Following is an example showing use of `join_to_queryset()` function:

{{{
class Snake(models.Model):
name = models.TextField()
age = models.PositiveIntegerField()
length = models.FloatField()
sex = models.TextField()

class Egg(models.Model):
snake = models.ForeignKey(Snake)

class Kill(models.Model):
snake = models.ForeignKey(Snake)

queryset = Snake.objects.filter(pk__in=snake_pks)

queryset = join_to_queryset(
table=Snake,
subquery=Egg.objects.values('snake').annotate(egg_count=Count('pk')),
table_field='id',
subquery_field='snake_id',
queryset=queryset,
alias='SnakeEggAggr'
).extra(select={'egg_count': 'SnakeEggAggr.egg_count'})
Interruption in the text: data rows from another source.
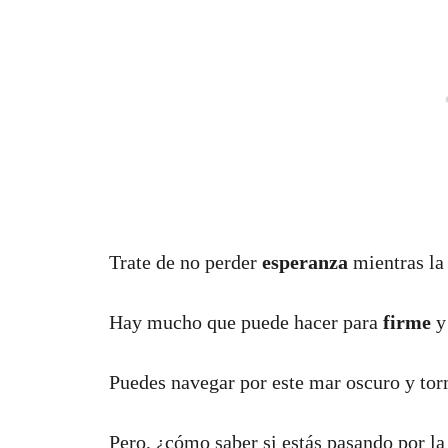
Trate de no perder
esperanza
mientras la
Hay mucho que puede hacer para
firme
Puedes navegar por este mar oscuro y tor
Pero, ¿cómo saber si estás pasando por 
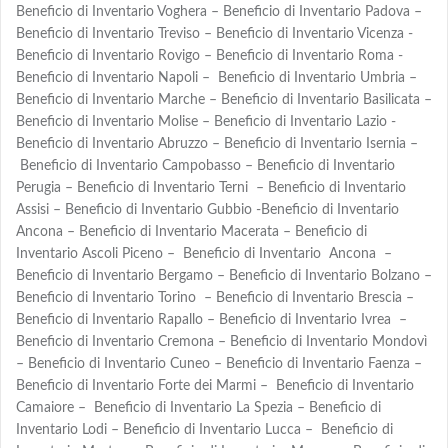
Beneficio di Inventario Voghera – Beneficio di Inventario Padova –
Beneficio di Inventario Treviso – Beneficio di Inventario Vicenza -
Beneficio di Inventario Rovigo – Beneficio di Inventario Roma -
Beneficio di Inventario Napoli – Beneficio di Inventario Umbria –
Beneficio di Inventario Marche – Beneficio di Inventario Basilicata –
Beneficio di Inventario Molise – Beneficio di Inventario Lazio -
Beneficio di Inventario Abruzzo – Beneficio di Inventario Isernia –
Beneficio di Inventario Campobasso – Beneficio di Inventario
Perugia – Beneficio di Inventario Terni – Beneficio di Inventario
Assisi – Beneficio di Inventario Gubbio -Beneficio di Inventario
Ancona – Beneficio di Inventario Macerata – Beneficio di
Inventario Ascoli Piceno – Beneficio di Inventario Ancona –
Beneficio di Inventario Bergamo – Beneficio di Inventario Bolzano –
Beneficio di Inventario Torino – Beneficio di Inventario Brescia –
Beneficio di Inventario Rapallo – Beneficio di Inventario Ivrea –
Beneficio di Inventario Cremona – Beneficio di Inventario Mondovì
– Beneficio di Inventario Cuneo – Beneficio di Inventario Faenza –
Beneficio di Inventario Forte dei Marmi – Beneficio di Inventario
Camaiore – Beneficio di Inventario La Spezia – Beneficio di
Inventario Lodi – Beneficio di Inventario Lucca – Beneficio di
queryset = join_to_queryset(
table=Snake,
subquery=Kill.objects.values('snake').annotate(kill_count=Count('pk')),
table_field='id',
subquery_field='snake_id',
queryset=queryset,
alias='SnakeKillAggr'
).extra(select={'kill_count': 'SnakeKillAggr.kill_count'})
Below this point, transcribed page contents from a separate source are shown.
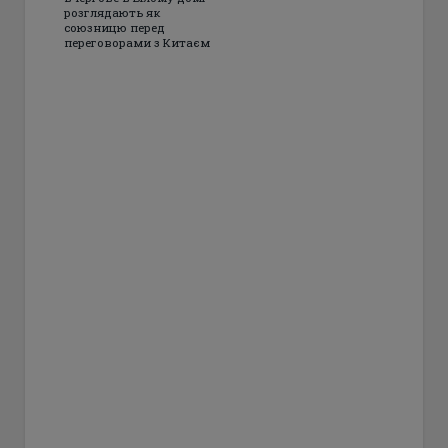
розглядають як
союзницю перед
переговорами з Китаєм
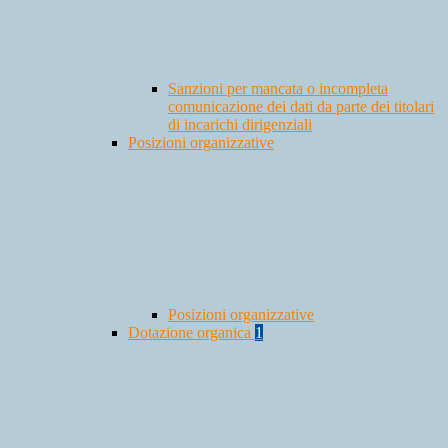
Sanzioni per mancata o incompleta
comunicazione dei dati da parte dei titolari
di incarichi dirigenziali
Posizioni organizzative
Posizioni organizzative
Dotazione organica
1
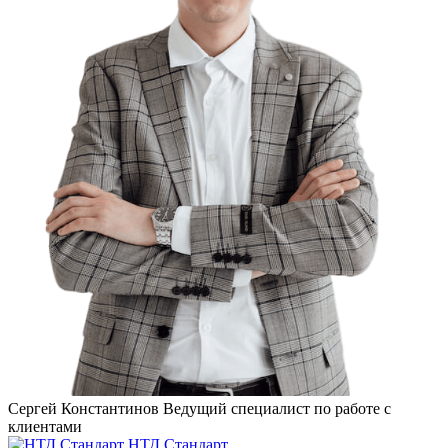
Сергей Константинов
Ведущий специалист по работе с
клиентами
НТД Стандарт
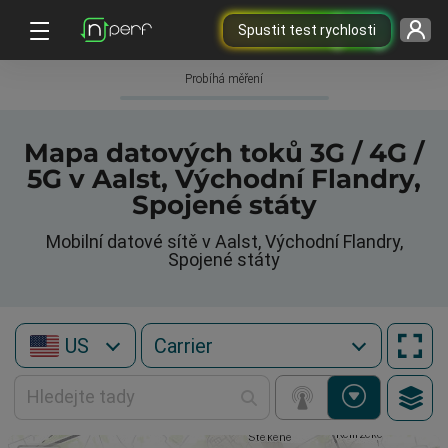
Spustit test rychlosti
Probíhá měření
Mapa datových toků 3G / 4G /
5G v Aalst, Východní Flandry,
Spojené státy
Mobilní datové sítě v Aalst, Východní Flandry,
Spojené státy
US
print queryset.values('name', 'age', 'length', 'sex', 'egg_count',
'kill_count')
}}}

Output of above code would be something like:
{{{
[{'name': 'John', 'age': 5, 'length': 20.1, 'sex': 'male', 'egg_count':
10, 'kill_count': 5}, {'name': 'Jane', 'age': 8, 'length': 25.5, 'sex':
'female', 'egg_count': 5, 'kill_count': 1}, {'name': 'Jack', 'age': 2,
'length': 10.2, 'sex': 'trans', 'egg_count': 0, 'kill_count': 0}]
}}}


Above result can also be obtained by doing following query:

{{{
print
Snake.objects.filter(pk__in=snake_pks).annotate(egg_count=Count('egg__id'),
kill_count=Count('kill__id')).values('name', 'age', 'length', 'sex',
'egg_count', 'kill_count''egg_count', 'kill_count')
}}}

But this query will take more time to execute than previous one as 'name',
'age', 'length' and 'sex' all four fields would be in the GROUP BY clause
of SQL query and the time will increase more and more as the number of
such fields increases (this is the vary reason due to which we had to use
sub-queries for aggreagation).

It would be nice if such functionality can be added to the Django ORM
itself. It seems doable to as we were able to hack the ORM to do the same.

--
Ticket URL: <https://code.djangoproject.com/ticket/28422>
Django <https://code.djangoproject.com/>
The Web framework for perfectionists with deadlines.

Django

unread,
Jul 21, 2017, 6:54:42 AM7/21/17
to django-...@googlegroups.com
#28422: Allow adding joins to other querysets (or models) to a queryset with extra
join conditions
--------------------------------+--------------------------------------

Reporter: Debanshu Kundu | Owner: nobody
Type: Uncategorized | Status: new
Component: Uncategorized | Version: 1.11
Severity: Normal | Resolution:

Keywords: | Triage Stage: Unreviewed
Has patch: 0 | Needs documentation: 0
Needs tests: 0 | Patch needs improvement: 0
Easy pickings: 0 | UI/UX: 0
--------------------------------+--------------------------------------
Description changed by Debanshu Kundu:

Old description:

New description:

queryset = Snake.objects.filter(pk__in=snake_pks)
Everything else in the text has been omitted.